Volumi di produzione rivisti (al ribasso). Si torna all’antico, insomma. Ma solo per evitare guai peggiori, come spiega la stessa Toyota: "Poiché la carenza di semiconduttori continua, questa misura provvisoria è volta a fornire auto ai clienti il ​​più rapidamente possibile", si legge in una nota ufficiale ripresa dalla Reuters. E se il problema tocca il primo costruttore al mondo, è facile capire la portata che ha. Non solo: memore dell’esperienza post disastro del 2011 in Giappone (il terremoto e maremoto che ha devastato la regione di Tōhoku e generato la catastrofe nucleare di Fukushima), negli anni la Casa aveva previdentemente stoccato una grande quantità di semiconduttori, potendo così far fronte all’emergenza meglio di altri competitor. Ciononostante, la Toyota ha annunciato nei giorni scorsi una revisione al ribasso dei volumi di produzione globale per l'anno fiscale che terminerà a marzo 2023: l’output finale sarà inferiore ai 9,7 milioni di unità pianificate proprio per la crisi dei chip. Un film già visto lo scorso anno, quando a ottobre la Casa aveva abbassato le stime del 3% (ridimensionandole, poi, ulteriormente all’inizio del 2022), sempre per la scarsità di semiconduttori e per la diffusione del coronavirus nel sud-est asiatico.

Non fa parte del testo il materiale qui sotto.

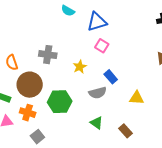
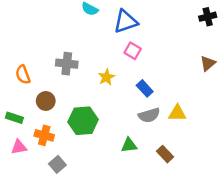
brown circle: (30, 85) -> (46, 101), size x0.6
gray semicircle: (98, 93) -> (149, 115), moved
green triangle: (96, 123) -> (129, 145), turned -40

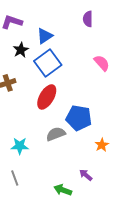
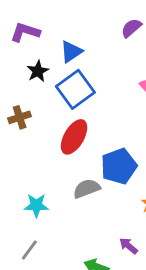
purple semicircle: (88, 19) -> (131, 28), turned 49
blue pentagon: (79, 118) -> (119, 166), turned -30
gray line: (15, 178) -> (29, 250), turned 56

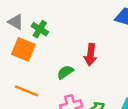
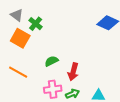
red arrow: (91, 55) -> (73, 72), moved

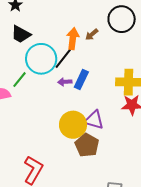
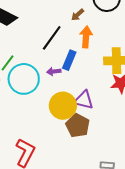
orange arrow: (73, 39) -> (86, 37), moved
cyan circle: (41, 59) -> (24, 79), moved
purple arrow: (65, 82) -> (54, 71), moved

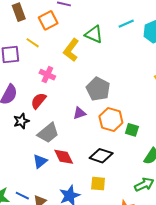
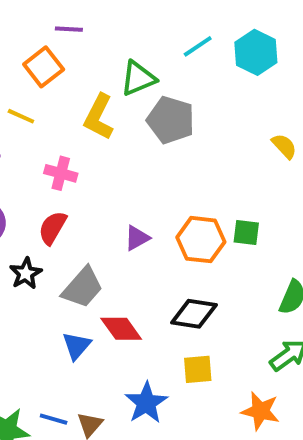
green triangle: (94, 34) -> (138, 78), turned -36
gray pentagon: (98, 89) -> (171, 120), moved
green square: (132, 130) -> (246, 232), moved

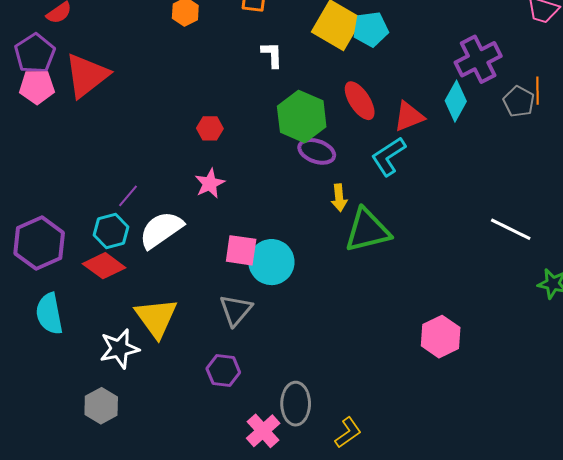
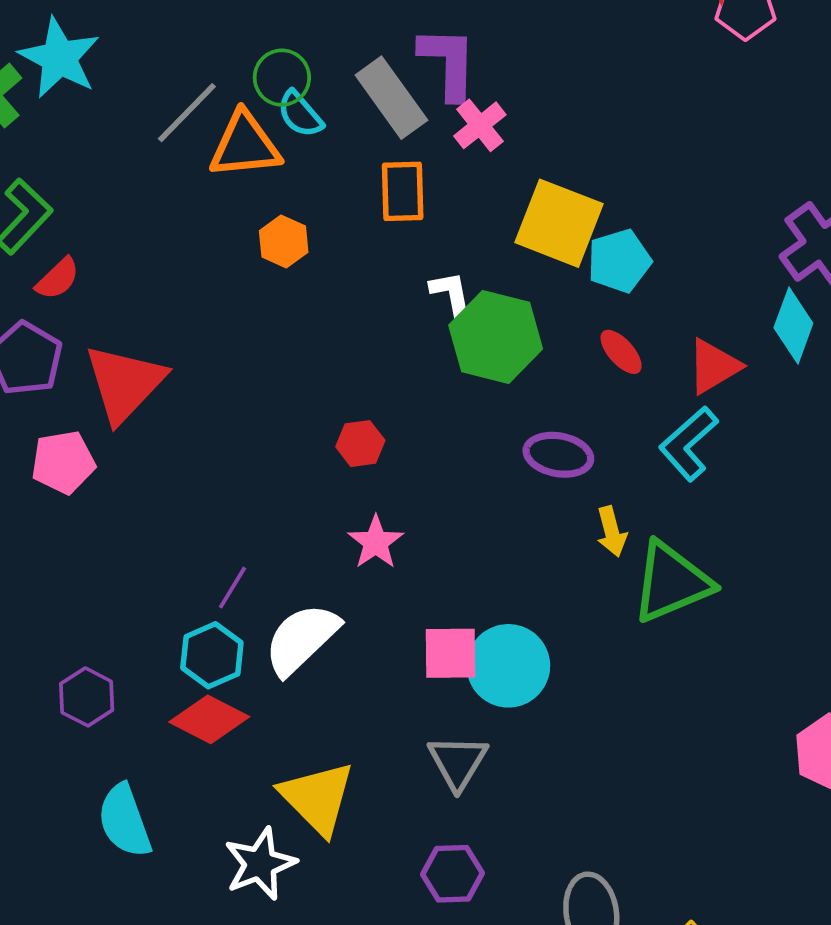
cyan pentagon: (371, 29) -> (619, 261), moved
pink pentagon: (37, 87) -> (63, 462), moved
red ellipse: (360, 101) -> (621, 352), size x0.7
green hexagon: (302, 116) -> (496, 337), moved
purple hexagon: (39, 243) -> (87, 697), size x0.6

Il precedente della Peugeot, l'annuncio della Volkswagen. La mossa della Toyota non è un caso isolato. Tempo fa, per esempio, fece notizia il caso della Peugeot, che aveva deciso di sostituire la strumentazione digitale della 308 con dei classici quadranti analogici, proprio per aggirare i colli di bottiglia generati dalla carenza di chip e garantire, con annesso sconto sul prezzo, le consegne ai clienti. Ma se da un lato sono le dinamiche industriali a imporre un “ritorno alle basi”, dall’altro c’è chi lo fa per scelta, dando ascolto alla vox populi: è il caso della Volkswagen. Nonostante un futuro sempre più all’insegna dei software e della digitalizzazione, Thomas Schäfer, ceo del marchio di Wolfsburg, tramite un post su LinkedIn ha recentemente annunciato di voler ripristinare sul volante i pulsanti “vecchia maniera”, al posto di quelli touch con feedback tattile. Una rivoluzione (inversa) che potrebbe iniziare dai prossimi modelli.